In your copy, set down the entries exactly and exclude the pictures.

Exercise input:
◇ ◇ ◇ ◇
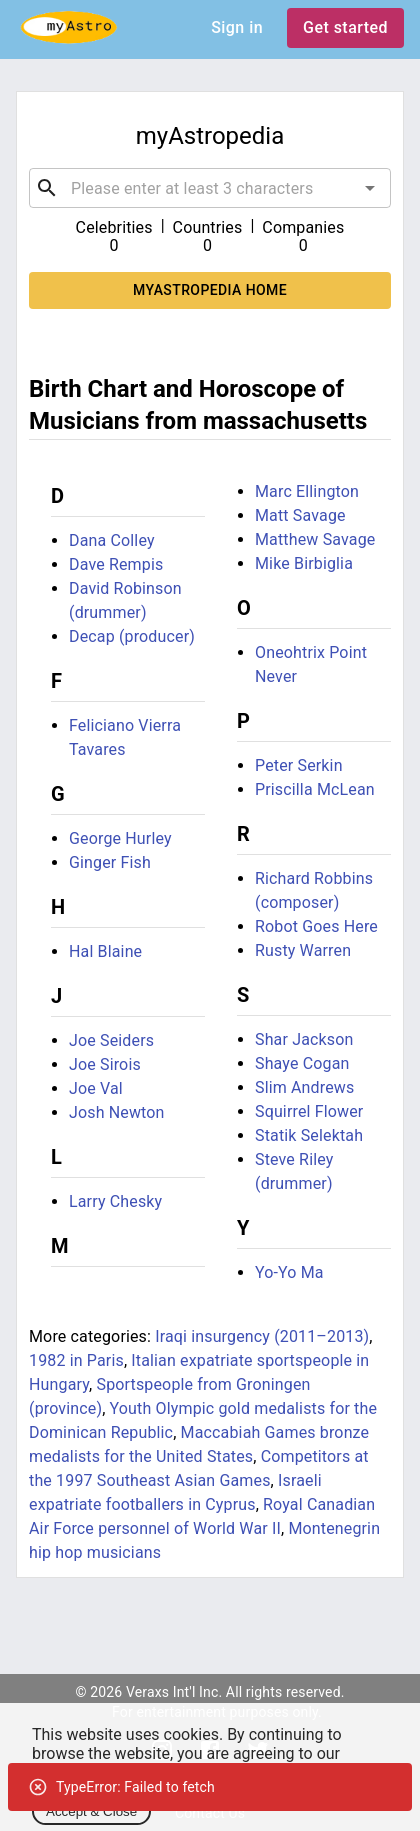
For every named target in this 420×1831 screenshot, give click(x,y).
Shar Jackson (304, 1039)
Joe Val (96, 1088)
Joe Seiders (111, 1040)
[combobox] (210, 188)
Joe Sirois (105, 1064)
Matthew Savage (315, 539)
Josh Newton (117, 1112)
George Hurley (120, 838)
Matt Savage (300, 515)
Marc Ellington (307, 491)
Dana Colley (112, 540)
◇ ◇ ◇ ◇
Solution to this task:
For every named target in this 420×1831 screenshot, give click(x,y).
Shar Jackson (304, 1039)
Joe Val (96, 1088)
Joe Seiders (111, 1040)
[combobox] (210, 188)
Joe Sirois (105, 1064)
Matthew Savage (315, 539)
Josh Newton (117, 1112)
George Hurley (120, 838)
Matt Savage (300, 515)
Marc Ellington (307, 491)
Dana Colley (112, 540)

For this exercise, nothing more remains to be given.